Van het beschikbare budget in 2023 is 27,0 procent juridisch verplicht. Hier valt onder meer de regionale begeleiding sterk techniekonderwijs onder. Ervaringsgegevens laten zien dat in de loop van het jaar het resterende deel van het budget ook juridisch wordt verplicht, bijvoorbeeld voor de ondersteuning van onvoldoende en (zeer) zwakke scholen.
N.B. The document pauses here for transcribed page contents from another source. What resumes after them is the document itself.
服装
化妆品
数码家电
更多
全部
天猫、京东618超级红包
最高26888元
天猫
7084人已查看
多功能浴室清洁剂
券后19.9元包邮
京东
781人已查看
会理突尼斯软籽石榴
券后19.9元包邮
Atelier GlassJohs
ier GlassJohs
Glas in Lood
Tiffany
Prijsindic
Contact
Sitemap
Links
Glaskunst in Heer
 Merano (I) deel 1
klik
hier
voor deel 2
Bijdrage aan agentschappen

Het budget voor 2023 is 100 procent juridisch verplicht. Op basis van managementafspraken tussen het bestuursdepartement en de Dienst Uitvoering Onderwijs (DUO) zijn afspraken vastgelegd voor het komende jaar.

Bijdrage aan ZBO's en RWT's

Het budget voor 2023 is 100 procent juridisch verplicht. Dit betreft de bijdrage aan het College voor Toetsen en Examens en de onderwijs ondersteunende instellingen (SLOA). Op basis van overeenkomsten worden de middelen voorafgaand aan het jaar waarop de bijdragen betrekking hebben verplicht.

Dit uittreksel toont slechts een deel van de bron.